* Exercise goal
Copy out every line of the records in which "вибрати" can be found.

* Records supplied
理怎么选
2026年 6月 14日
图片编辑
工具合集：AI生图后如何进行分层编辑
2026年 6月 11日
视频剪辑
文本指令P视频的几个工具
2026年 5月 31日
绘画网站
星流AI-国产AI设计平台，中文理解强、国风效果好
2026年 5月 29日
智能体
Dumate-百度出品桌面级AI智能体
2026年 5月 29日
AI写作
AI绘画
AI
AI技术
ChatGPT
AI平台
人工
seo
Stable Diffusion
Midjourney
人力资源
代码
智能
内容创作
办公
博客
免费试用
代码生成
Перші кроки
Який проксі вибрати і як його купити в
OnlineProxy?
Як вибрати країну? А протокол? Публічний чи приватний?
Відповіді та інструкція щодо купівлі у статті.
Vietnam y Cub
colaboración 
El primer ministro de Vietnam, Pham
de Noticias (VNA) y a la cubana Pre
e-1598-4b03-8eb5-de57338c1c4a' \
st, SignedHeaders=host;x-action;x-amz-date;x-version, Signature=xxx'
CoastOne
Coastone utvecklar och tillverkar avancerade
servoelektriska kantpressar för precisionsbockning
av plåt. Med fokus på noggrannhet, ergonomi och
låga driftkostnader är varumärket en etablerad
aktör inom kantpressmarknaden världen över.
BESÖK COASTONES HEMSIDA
---
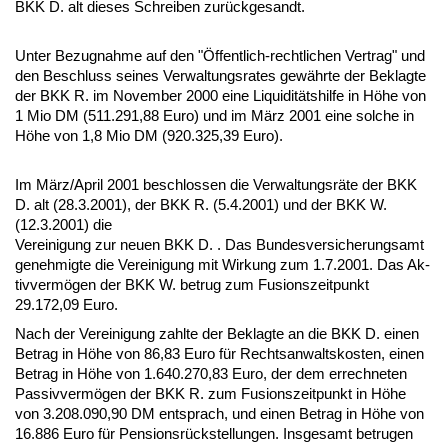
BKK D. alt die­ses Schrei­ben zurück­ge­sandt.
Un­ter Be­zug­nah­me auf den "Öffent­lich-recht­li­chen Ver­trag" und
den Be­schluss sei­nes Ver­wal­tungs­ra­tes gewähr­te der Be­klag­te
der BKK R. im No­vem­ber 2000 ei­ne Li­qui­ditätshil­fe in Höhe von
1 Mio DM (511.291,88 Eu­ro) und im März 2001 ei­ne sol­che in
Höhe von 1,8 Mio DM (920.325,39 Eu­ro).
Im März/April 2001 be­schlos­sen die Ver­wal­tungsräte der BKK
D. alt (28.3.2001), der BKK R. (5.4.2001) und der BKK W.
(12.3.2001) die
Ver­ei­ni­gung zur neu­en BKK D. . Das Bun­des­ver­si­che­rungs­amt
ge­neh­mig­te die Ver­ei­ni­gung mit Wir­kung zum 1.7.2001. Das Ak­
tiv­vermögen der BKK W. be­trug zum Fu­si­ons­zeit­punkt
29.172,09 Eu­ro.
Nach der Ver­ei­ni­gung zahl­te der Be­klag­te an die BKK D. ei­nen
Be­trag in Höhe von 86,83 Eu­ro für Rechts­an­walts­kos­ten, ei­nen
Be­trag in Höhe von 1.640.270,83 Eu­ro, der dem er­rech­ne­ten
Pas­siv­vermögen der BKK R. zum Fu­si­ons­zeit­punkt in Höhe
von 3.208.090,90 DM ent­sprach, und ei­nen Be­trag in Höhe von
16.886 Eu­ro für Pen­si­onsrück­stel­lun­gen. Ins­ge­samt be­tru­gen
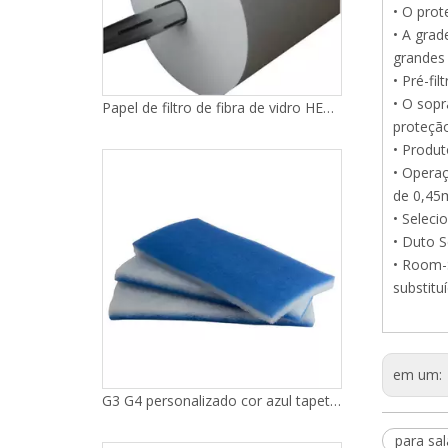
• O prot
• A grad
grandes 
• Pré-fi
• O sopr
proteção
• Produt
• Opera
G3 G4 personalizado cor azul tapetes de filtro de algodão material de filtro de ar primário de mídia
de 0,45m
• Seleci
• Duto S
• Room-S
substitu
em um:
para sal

* Response box
Який проксі вибрати і як його купити в
Як вибрати країну? А протокол? Публічний чи приватний?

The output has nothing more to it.